Priest lodges police report over ‘Bible burning pesta’ notice
BUTTERWORTH, Jan 22 – A Christian priest has lodged a police report after he found a notice purportedly by an Anti-Bahasa Melayu Bible Action Group calling all Muslims to join in a ‘Bahasa Melayu Bible burning pesta’.
Reverend John Kennady, from St Mark's Church, was shocked to find the notice typed on a plain piece of paper with the title ‘Jom Bakaq! Pesta Bakaq Bible Bahasa Melayu’ (Let’s burn! Bahasa Melayu Bible burning fest) in his post box this morning.
He had immediately informed the Christian Federation of Malaysia (CFM) before he lodged a report at the Butterworth police station at about 3pm today.
The notice, written in Bahasa Malaysia, invites all Muslims to join the ‘Anti-Bahasa Melayu Bible Action Group’ in a ‘pesta’ to burn the Malay version of the Bible ‘for the sake of the future generations’.
It further proclaimed that the group already has in its hands several Malay versions of the Bible and it urged all Muslims to join in the ‘pesta’ to burn the Bibles at a field in front of the Ahmad Badawi Hall in Bagan Luar here this Sunday morning.
It also stated that the reason they had chosen Sunday was because it is the day that Christians are in churches praying and it ended with a sentence proclaiming ‘Let’s Teach ‘Em A Lesson’.
In an immediate response, the CFM has condemned those behind this in an official statement.
CFM chairman Bishop Datuk Ng Moon Hing said the CFM vehemently abhors this Bible-burning action which was first proposed by Perkasa chief Datuk Ibrahim Ali.
Ibrahim had made a call for Malay versions of the Bible that contains the words ‘Allah’ and Jawi scriptures to be burnt.
Yesterday, the controversial group issued a statement clarifying that Ibrahim Ali had meant the Malay-language Bibles with the words ‘Allah’ and Jawi writing should be burnt and not all Bibles.
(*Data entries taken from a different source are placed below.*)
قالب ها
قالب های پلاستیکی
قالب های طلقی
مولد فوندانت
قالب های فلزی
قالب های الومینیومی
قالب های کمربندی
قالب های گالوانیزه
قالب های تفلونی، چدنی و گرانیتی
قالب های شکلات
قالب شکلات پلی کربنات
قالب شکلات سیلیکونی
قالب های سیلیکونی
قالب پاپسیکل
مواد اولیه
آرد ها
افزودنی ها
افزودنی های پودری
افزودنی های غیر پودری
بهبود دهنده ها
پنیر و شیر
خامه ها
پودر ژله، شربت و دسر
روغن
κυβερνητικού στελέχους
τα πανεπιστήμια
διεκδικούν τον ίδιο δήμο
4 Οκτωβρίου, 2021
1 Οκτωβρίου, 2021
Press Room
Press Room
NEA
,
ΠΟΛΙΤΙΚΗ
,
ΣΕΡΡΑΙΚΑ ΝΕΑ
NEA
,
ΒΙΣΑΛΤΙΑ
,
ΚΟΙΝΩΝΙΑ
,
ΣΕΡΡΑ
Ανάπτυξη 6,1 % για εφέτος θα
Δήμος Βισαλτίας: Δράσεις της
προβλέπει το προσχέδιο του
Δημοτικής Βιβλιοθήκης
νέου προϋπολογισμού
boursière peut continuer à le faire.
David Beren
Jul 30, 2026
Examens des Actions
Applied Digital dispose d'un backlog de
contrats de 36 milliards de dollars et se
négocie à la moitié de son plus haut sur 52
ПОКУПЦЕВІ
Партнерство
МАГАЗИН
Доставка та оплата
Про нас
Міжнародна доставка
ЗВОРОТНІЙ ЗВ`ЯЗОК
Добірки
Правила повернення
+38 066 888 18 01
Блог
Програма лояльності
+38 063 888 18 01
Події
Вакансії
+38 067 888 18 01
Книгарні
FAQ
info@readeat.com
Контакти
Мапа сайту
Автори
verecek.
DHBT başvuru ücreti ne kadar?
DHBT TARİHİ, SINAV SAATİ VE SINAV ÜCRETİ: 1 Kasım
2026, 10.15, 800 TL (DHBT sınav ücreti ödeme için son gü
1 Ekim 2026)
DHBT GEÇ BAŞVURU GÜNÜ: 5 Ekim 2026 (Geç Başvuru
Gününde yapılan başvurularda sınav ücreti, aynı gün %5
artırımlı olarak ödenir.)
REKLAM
“Now, it seems someone or a group has threatened to make Bible-burning a reality on Sunday, a day most sacred to Christians,” said Bishop Ng.
“All religious scriptures are sacred books and we should not threaten to burn them or to desecrate any such holy book in any manner,” he said.
He said Christians are peace-loving people who will continue to seek peace and harmony across all religious groups for the well-being of the country.
“We pray that good sense and moderation will prevail for all people in times such as this,” he said.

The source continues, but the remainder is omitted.